After my little talk, it got much easier to live in the house.  The stomping on the roof stopped.  Occasionally, I would wake up and feel like someone was looking at me from the doorway but they no longer came into the bedroom to wake me up.  The bathroom door would open up occasionally but I no longer felt a presence in the bathroom with me.  Like all children, they would forget from time to time and I would say…What did I tell you?…and things would go back more to my liking. 

We had been living in the house for about 3 years, when Paul had a series of accidents that required three different surgeries and made it necessary for him to sleep in the living room in his recliner for almost 12 months.  Paul was constantly waking up at night, he said that he could hear what sounded like 2 children, running up and down the hallway and he would hear what sounded like whispering and giggling.  They liked to wake him up by pulling on his big toe or tickling his feet.  I thought this was interesting, because up until this point I had never said anything to him about my problems with the hallway at night…I thought I was just being silly, but I felt like this verified what I had been feeling.  
We never talked much to other people about our ghost problem at home.  We lived in the house for about 7 years until we moved 3 hours away.  I never did any research on the house or investigate it.

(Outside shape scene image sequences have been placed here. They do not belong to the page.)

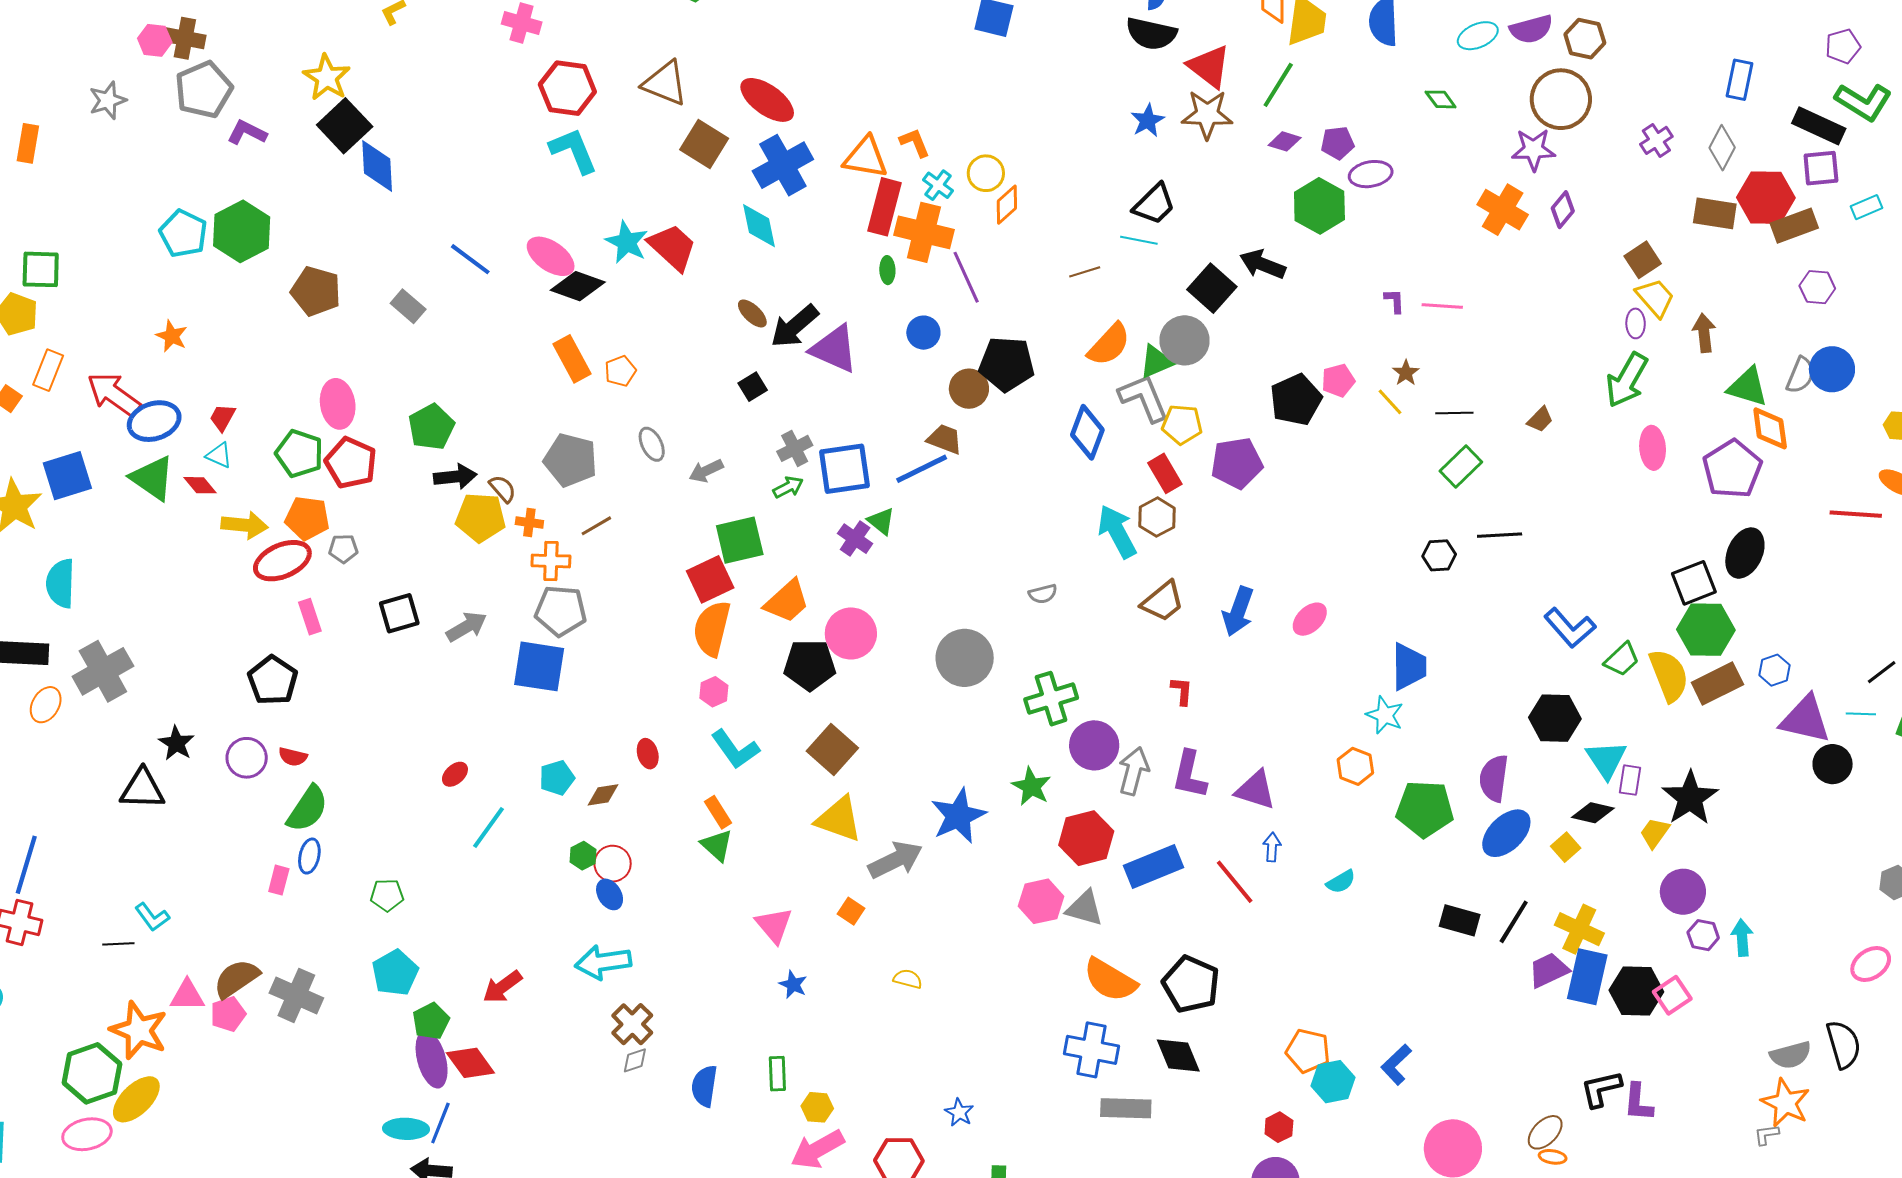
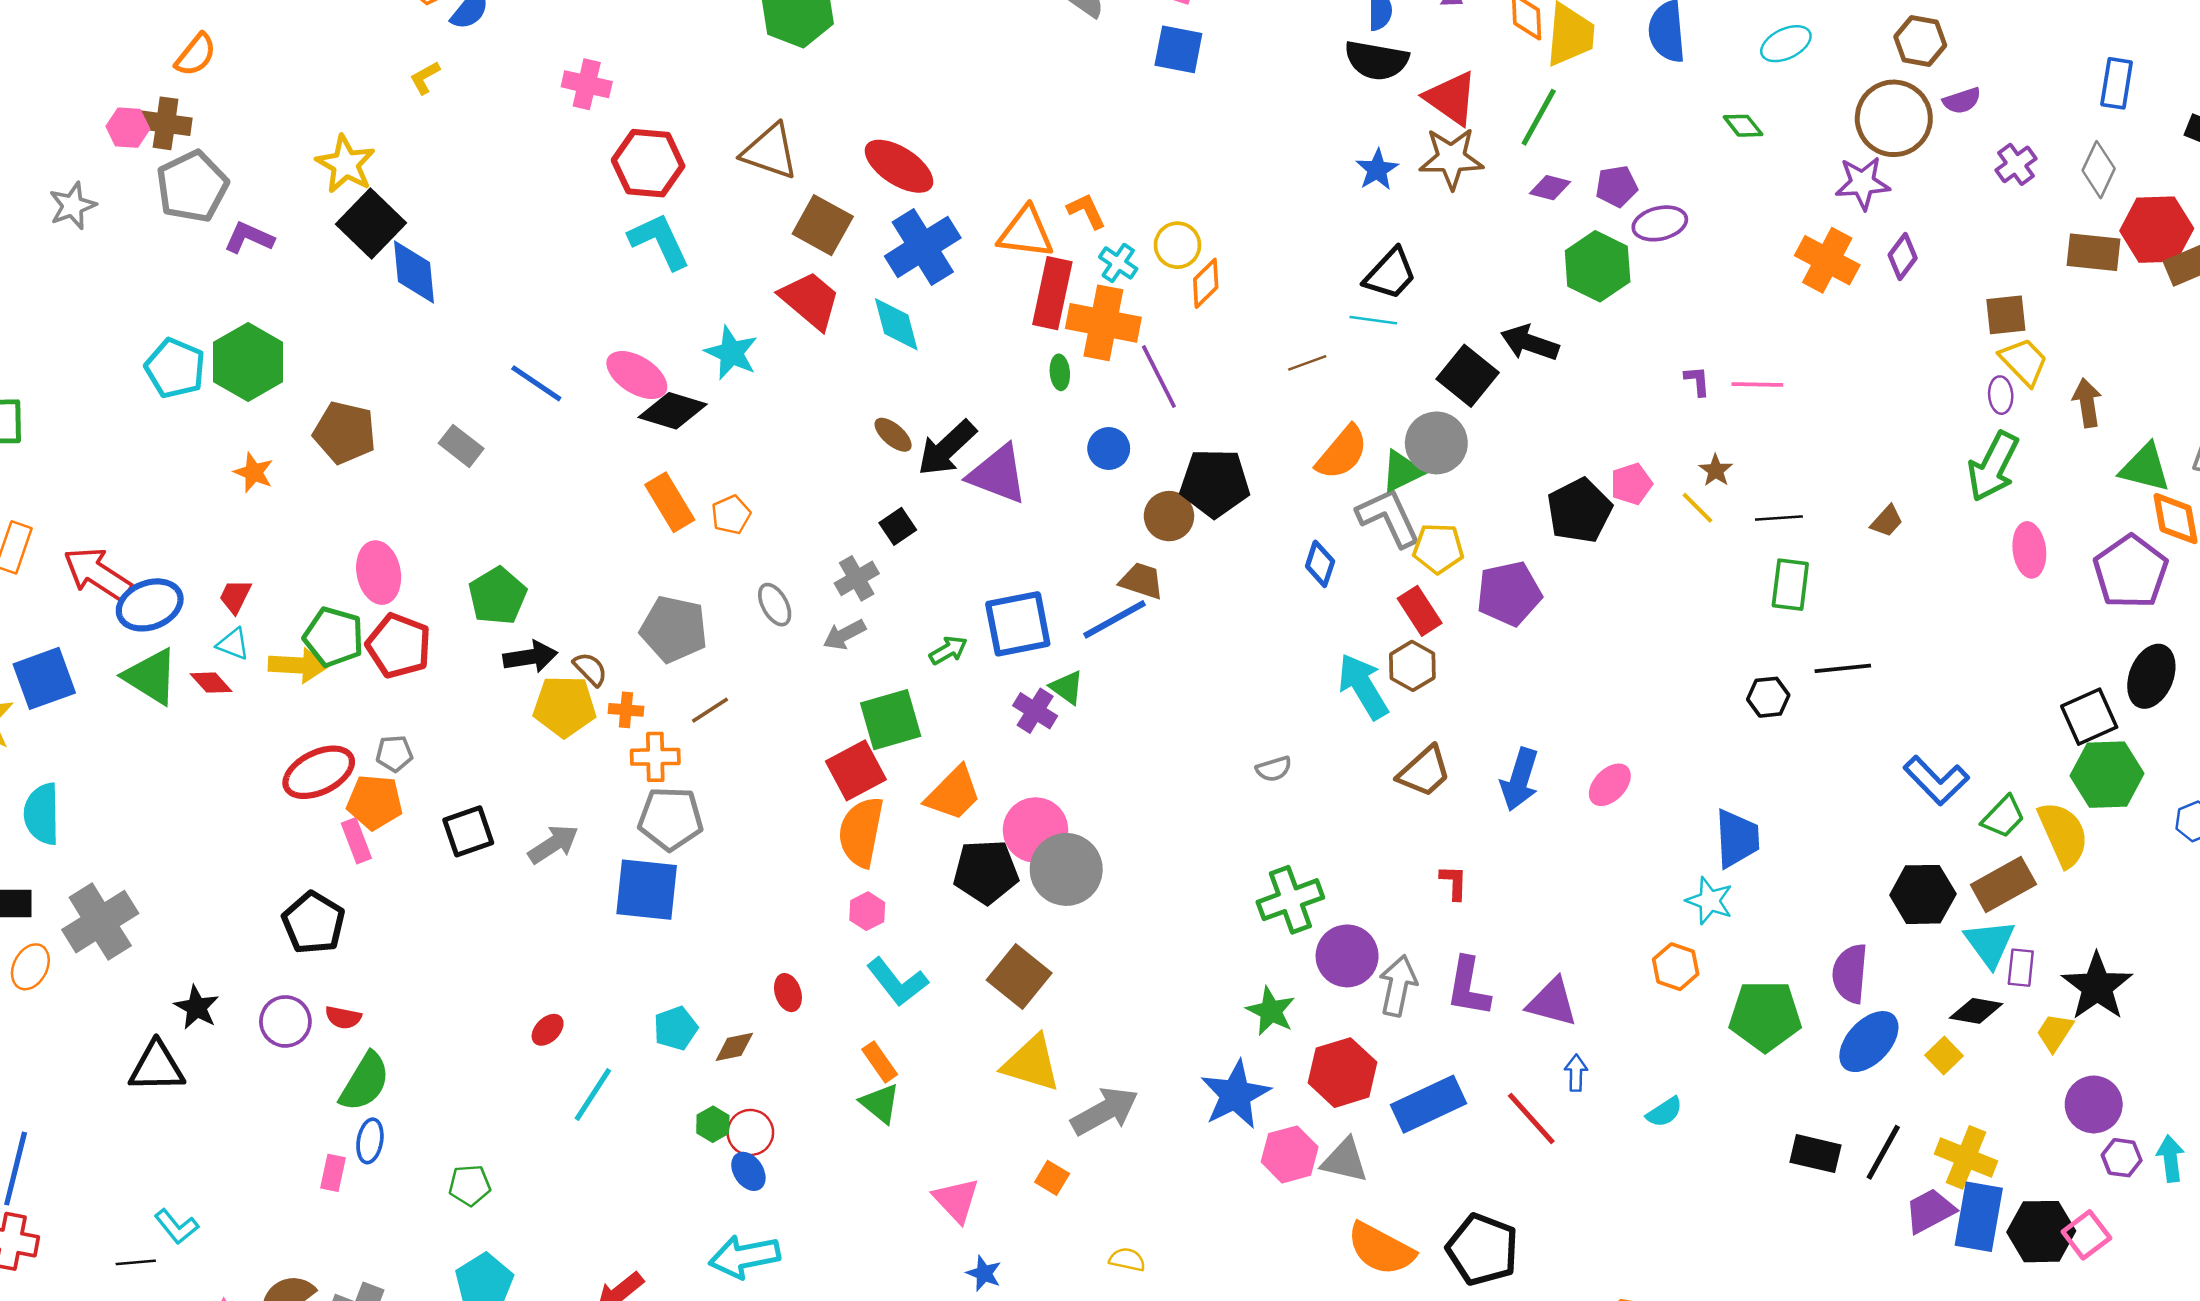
purple semicircle: (1531, 29) -> (1962, 101), moved, size x0.7
red trapezoid: (672, 247) -> (810, 300), moved
brown square: (1643, 260) -> (2006, 315), turned 30
orange star: (172, 336) -> (254, 472), moved
blue diamond: (1087, 432) -> (1320, 564), size x0.7
gray cross: (795, 448) -> (857, 578), moved
green rectangle: (1461, 467) -> (1790, 585), turned -36
orange pentagon: (307, 518) -> (375, 802), moved
yellow arrow: (245, 525) -> (298, 665), moved
gray circle: (965, 658) -> (1066, 869), moved
brown rectangle: (1717, 684) -> (2003, 885), moved
blue star: (958, 816) -> (1235, 1095), moved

Wish I had, but that was long before Ghost Hunters sparked my interest in the paranormal. 

Two interesting things happened after we moved away…

One night I was talking on the telephone to my Aunt.  She had just had her class reunion and an old boyfriend had come home for it.  They went driving around town so he could see how everything had changed.  She was shocked when he pulled up into my old drive way.  He told her that he had grown up in the house.  It had originally been a parsonage and had been moved onto this lot from a different location.  When he lived there it was a two story house.  She didn’t know it but  I was extremely excited, she had just confirmed my suspicions that there was a second floor.

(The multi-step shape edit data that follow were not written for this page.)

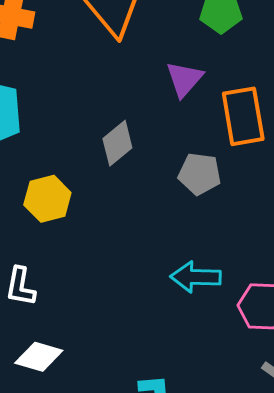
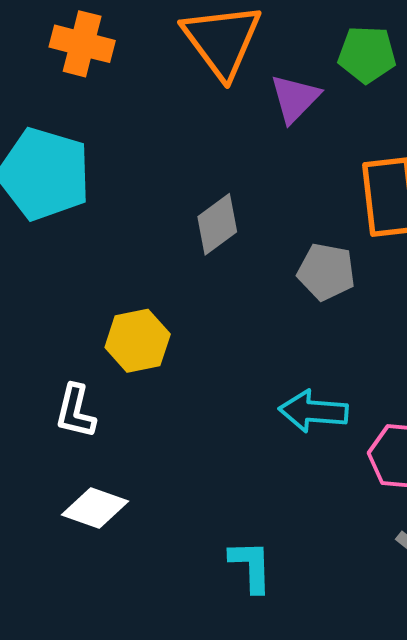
purple triangle: (184, 79) -> (295, 98), moved
yellow hexagon: (47, 199) -> (138, 341), moved

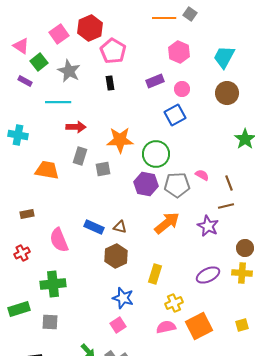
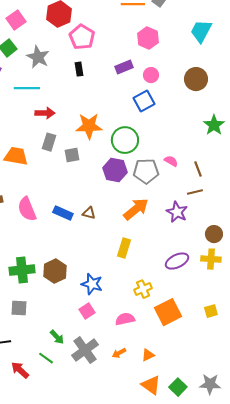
pink square: (59, 34) -> (16, 20), moved
cyan trapezoid: (224, 57) -> (201, 31), moved
pink semicircle: (59, 240) -> (27, 209), moved
brown hexagon: (116, 256) -> (55, 271), moved
yellow rectangle: (155, 274) -> (124, 248), moved
pink semicircle: (166, 327) -> (125, 319), moved

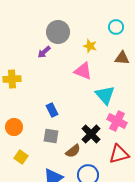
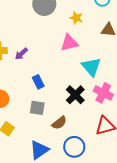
purple arrow: (44, 52) -> (21, 54), moved
pink triangle: (83, 71) -> (69, 43), turned -36
black cross: (91, 134) -> (75, 95), moved

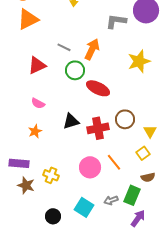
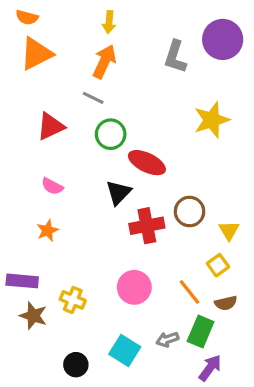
gray L-shape: (116, 21) -> (175, 57), turned -80
orange arrow: (92, 49) -> (104, 62), moved
black triangle: (71, 121) -> (118, 193), moved, turned -30
orange line: (114, 162) -> (190, 292), moved

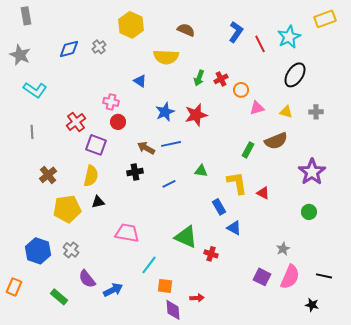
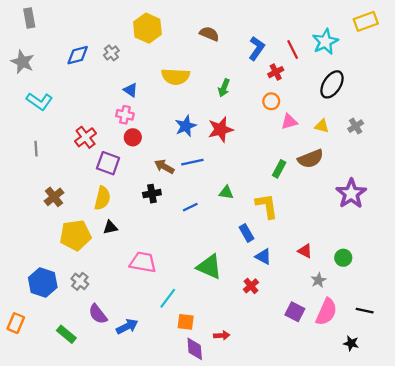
blue L-shape: (236, 32) -> (257, 48), moved
yellow semicircle: (166, 57) -> (176, 77), moved
red cross: (221, 79) -> (276, 72), moved
blue triangle: (140, 81) -> (131, 90), moved
gray cross: (316, 112) -> (356, 126), turned -32
red triangle: (263, 193) -> (305, 251), moved
green circle: (309, 212) -> (343, 258), moved
red cross: (211, 254) -> (251, 286), moved, turned 32

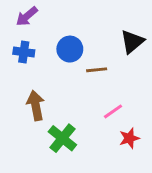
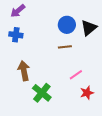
blue circle: (70, 49) -> (67, 25), moved

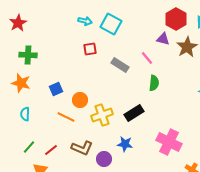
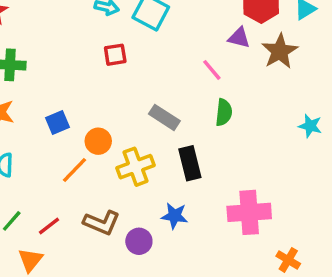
gray rectangle: (120, 65) -> (164, 117), moved
black rectangle: (134, 113) -> (190, 163), turned -72
orange line: (66, 117) -> (74, 170), turned -72
pink cross: (169, 142) -> (249, 212), turned -30

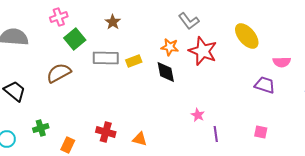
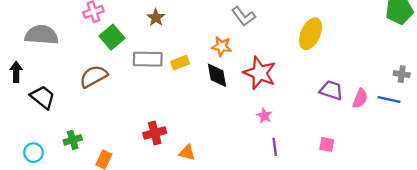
yellow ellipse: (247, 36) -> (311, 34), turned 64
red star: (203, 51) -> (260, 73), moved
pink semicircle: (282, 62) -> (360, 98), moved, turned -66
pink star: (198, 115) -> (264, 116), moved
red cross: (106, 132) -> (155, 133), moved, turned -30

A few weeks later, we came home for my fathers birthday party.  While sitting at the dinner table my dad said…I have to tell you something that has bothered me for a long time.  I was afraid you would refuse to live in that house if you knew…but there was a fire in that house and 2 children died in the front bedroom.  

I know…I replied…there was a boy and a girl…one was 6 and the other one around 8.

How did you know that?…he asked.  It happened almost 50 years ago.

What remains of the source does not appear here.